Accomplishments

  • Annually award scholarships to students pursuing transportation studies. In 2018, the MBTA Educational Foundation awarded $44,000 to 43 Maine students.
  • Since 1999, MBTA has advocated and campaigned for more than $1 billion in supplemental bond funding to support critical investments in Maine’s roads, bridges, ports, rail, transit and other transportation infrastructure. Transportation funding is immensely popular with Maine citizens and these bonds have passed with an average of 72 percent voter approval.

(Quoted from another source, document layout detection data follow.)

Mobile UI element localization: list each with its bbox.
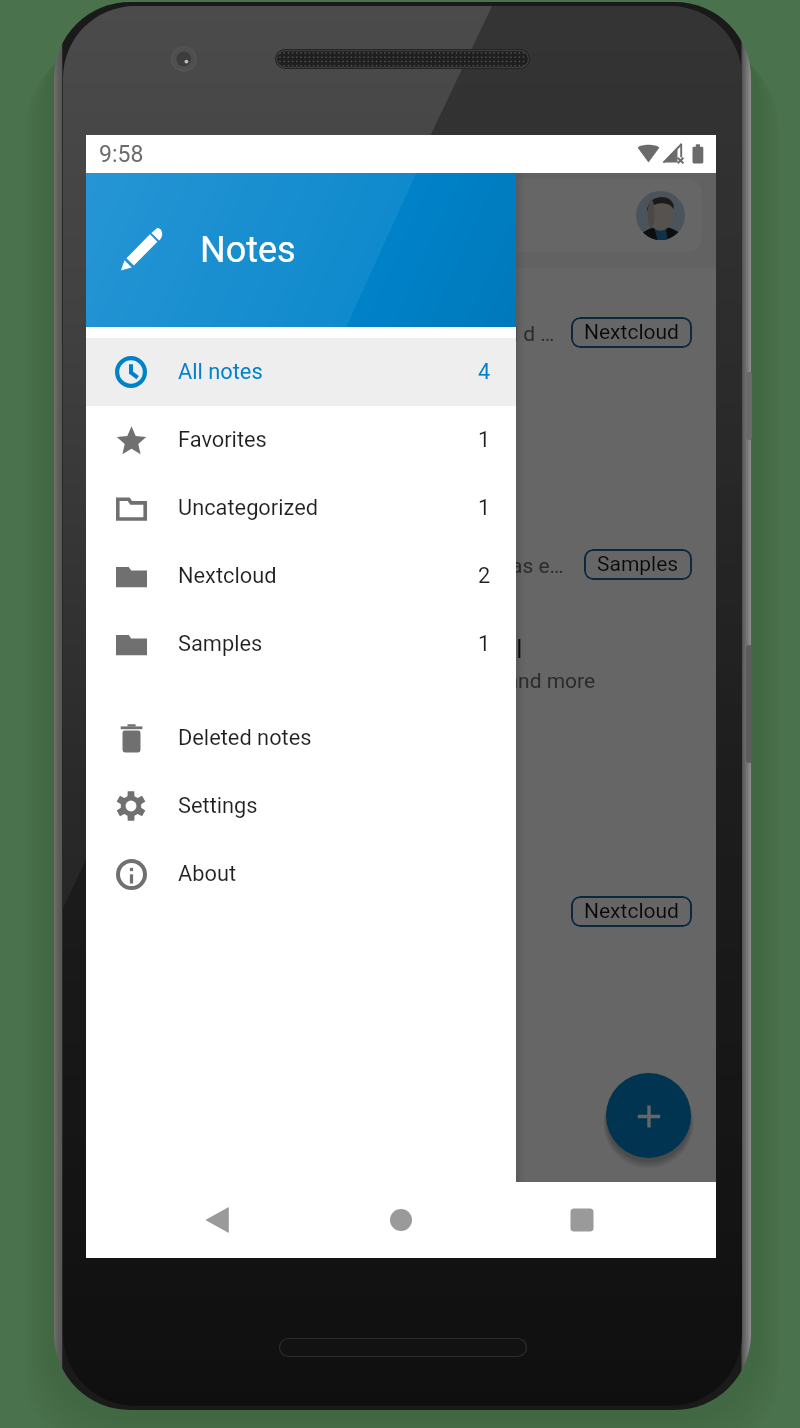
staticText: 2 xyxy=(478,563,491,589)
button[interactable]: Welcome to Nextcloud Notes! xyxy=(86,268,716,384)
staticText: 4 xyxy=(478,359,491,385)
button[interactable]: Ideas xyxy=(86,1078,716,1194)
button[interactable]: Notes xyxy=(86,173,516,327)
staticText: Samples xyxy=(597,552,679,577)
button[interactable]: Samples xyxy=(86,610,516,678)
button[interactable]: Nextcloud xyxy=(86,542,516,610)
button[interactable]: Todo list xyxy=(86,731,716,847)
staticText: About xyxy=(178,861,237,887)
staticText: 1 xyxy=(478,495,491,521)
button[interactable]: All notes xyxy=(86,338,516,406)
staticText: Uncategorized xyxy=(178,495,318,521)
staticText: Nextcloud Notes is an open source app an… xyxy=(112,322,555,347)
button[interactable]: Recent apps xyxy=(546,1182,618,1258)
staticText: Nextcloud xyxy=(584,320,679,345)
staticText: Nextcloud xyxy=(178,563,277,589)
staticText: Lists with checkboxes xyxy=(112,785,318,810)
staticText: Sample note xyxy=(112,520,252,549)
staticText: Markdown cheat sheet with a tutorial xyxy=(112,635,523,664)
staticText: Settings xyxy=(178,793,258,819)
staticText: Samples xyxy=(178,631,263,657)
staticText: Shopping list xyxy=(112,867,257,896)
staticText: Headlines, links, lists, code blocks, qu… xyxy=(112,669,596,694)
button[interactable]: Samples xyxy=(584,549,692,580)
button[interactable]: Back xyxy=(181,1182,253,1258)
button[interactable]: Sample note xyxy=(86,500,716,616)
staticText: 1 xyxy=(478,631,491,657)
staticText: All notes xyxy=(178,359,263,385)
button[interactable]: Markdown cheat sheet with a tutorial xyxy=(86,615,716,731)
staticText: Search in All notes … xyxy=(126,203,328,229)
staticText: README xyxy=(112,404,211,433)
button[interactable]: About xyxy=(86,840,516,908)
button[interactable]: Create note xyxy=(606,1073,691,1158)
button[interactable]: Nextcloud xyxy=(571,317,692,348)
button[interactable]: Nextcloud xyxy=(571,896,692,927)
staticText: Nextcloud xyxy=(584,899,679,924)
button[interactable]: README xyxy=(86,384,716,500)
button[interactable]: Settings xyxy=(86,772,516,840)
staticText: Everything you need to know xyxy=(112,438,378,463)
button[interactable]: Recipes xyxy=(86,962,716,1078)
button[interactable]: Home xyxy=(365,1182,437,1258)
button[interactable]: Shopping list xyxy=(86,847,716,963)
staticText: Deleted notes xyxy=(178,725,312,751)
staticText: Notes xyxy=(200,229,296,271)
button[interactable]: Account xyxy=(636,191,685,240)
staticText: Favorites xyxy=(178,427,267,453)
staticText: 1 xyxy=(478,427,491,453)
staticText: Todo list xyxy=(112,751,208,780)
button[interactable]: Deleted notes xyxy=(86,704,516,772)
staticText: 9:58 xyxy=(99,141,144,168)
staticText: This note was created for you as a sampl… xyxy=(112,554,564,579)
staticText: Welcome to Nextcloud Notes! xyxy=(112,288,443,317)
button[interactable]: Favorites xyxy=(86,406,516,474)
button[interactable]: Search in All notes … xyxy=(100,179,702,252)
button[interactable]: Uncategorized xyxy=(86,474,516,542)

  • Over the past two decades, MBTA has advocated for dredging the Searsport channel and port infrastructure improvements in Portland, Searsport and Eastport in order to spur international marine trade.
  • In 2013, MBTA successfully advocated for the Maine Legislature and the Governor to reapportion the amount the Highway Fund pays for Maine State Police operations, bringing it in line with the amount of time the police spend on highway-related activities.
  • MBTA joined the coalition of supporters of the state’s 2011 purchase of 233-mile rail network in Aroostook County, an essential transportation corridor for Maine manufacturers.
  • In 2008, MBTA backed Governor John Baldacci’s bridge funding initiative, LD 2313: An Act to Keep Our Bridges Safe. This legislation provided $160 million for bridge reconstruction and repair.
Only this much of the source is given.